Chavela has been having toothaches and since Altagracia has been complaining about her fillings shifting and losing little pieces I took Chavela to Dr. Ingrid Lantigua who is the dentist up near the blue water tank. I was allowed in the room while she peered around in Chavela’s mouth counting cavities and appraising the damage of the two painful molars. She wrote out the estimate which included 8 cavities at 400-500 pesos (12-15$) and then went ahead and filled two and I was allowed to watch the process and even ask questions during. Because of the miracle of fluoridation in Massachusetts I have never had a cavity or seen one filled, so I was riveted although it didn’t seem much different than masonry work in miniature. I paid the 900 pesos and Chavela promised to visit one of the nearby locations that could x-ray the bad teeth and to bring them, the x-rays that is, with her on her next visit.

Daihatsu Minibus
I am a driver now in Santo Domingo. I bought a year 2000 Daihatsu minibus for about $4000 fresh off the boat from Japan. So far so good aside from nearly killing us on the first test drive when my foot got caught between the gas pedal and the brake-- which are inordinately close together-- and we were propelled into traffic prematurely. The woman driver who swerved to miss us yelled out her window that if she had a pistol she would have shot at us.

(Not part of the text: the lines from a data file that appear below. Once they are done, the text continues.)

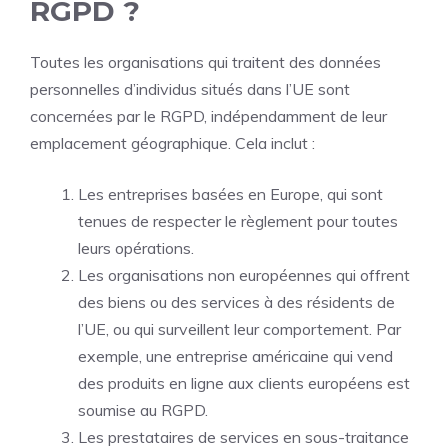
RGPD ?
Toutes les organisations qui traitent des données
personnelles d’individus situés dans l’UE sont
concernées par le RGPD, indépendamment de leur
emplacement géographique. Cela inclut :
Les entreprises basées en Europe, qui sont
tenues de respecter le règlement pour toutes
leurs opérations.
Les organisations non européennes qui offrent
des biens ou des services à des résidents de
l’UE, ou qui surveillent leur comportement. Par
exemple, une entreprise américaine qui vend
des produits en ligne aux clients européens est
soumise au RGPD.
Les prestataires de services en sous-traitance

         We have taken to calling it la guaguita and it has a 3 cylinder, 660cc displacement motor so it is like a 4 wheel motorcycle and reportedly will get around 50MPG. It is a little more than 11 feet long and is 5 feet wide-- about the same proportions as a lunch box. There is also a pickup truck version which is built on the same frame and, between the two models they must nearly outnumber Toyota Corollas on the streets of Santo Domingo. The pickups are often equipped with loudspeakers and, loaded with platanos, eggs, bananas, potatoes, onions, avocados, oranges, rolls of toilet paper, mops and brooms, slowly cruise the residential neighborhoods loudly announcing what they are selling and for how much. The minibuses are often used to deliver baked goods to colmados since the bread must be kept dry and they are also used by small contractors who need to keep parts and tools secure.
         There are surprisingly few cars for sale privately in the classified section of newspapers-- many editions had no minibuses listed at all-- I assume this stems from a ‘drive’em till till they drop’ attitude-- so I searched the car plazas which are scattered all over the city which mostly sell used cars bought at auction and imported from Japan and the U.S. There is a customs regulation which prohibits the importation of any car older than 5 years old so there were many vehicles reputed to be year 2000 models to choose from and two or three plazas that specialized in the tiny Daihatsu. The plaza at the intersection of Carretera Mella and Avenida Charles DeGaulle (or La Charley, as it is usually called) was filled with vans and trucks in various stages of dis- and re-assembly. The floor was slick with motor oil and the air was filled with Bondo dust, fiberglass and resin hole and dent filler, and there were chunks of blue Bondo everywhere. The phrase chop shop came to mind. I left after I was told that the price was $170,000 pesos ($5,500) and no test driving was allowed.
         About two miles down Gomez from the blue water tank was another used Daihatsu mecca, Moto Plaza, and it was there that I bought the guaguita. They were much friendlier and I was able test drive at will, accompanied by their mechanic, Felix, at every stage of the multiple after-purhcase tune-ups, which included a radiator flush and carburetor adjustment. Before we paid the down payment Altagracia noticed a long tear in the headliner and Moto Plaza agreed to fix it. When we picked it up a new headliner was installed but the wires that run above the headliner to supply electricity to the two dome lights had been carelessly left unattached and too far back to reach to reconnect so the entire headliner had to be removed, the wires reattached, and the headliner replaced. I am on the road.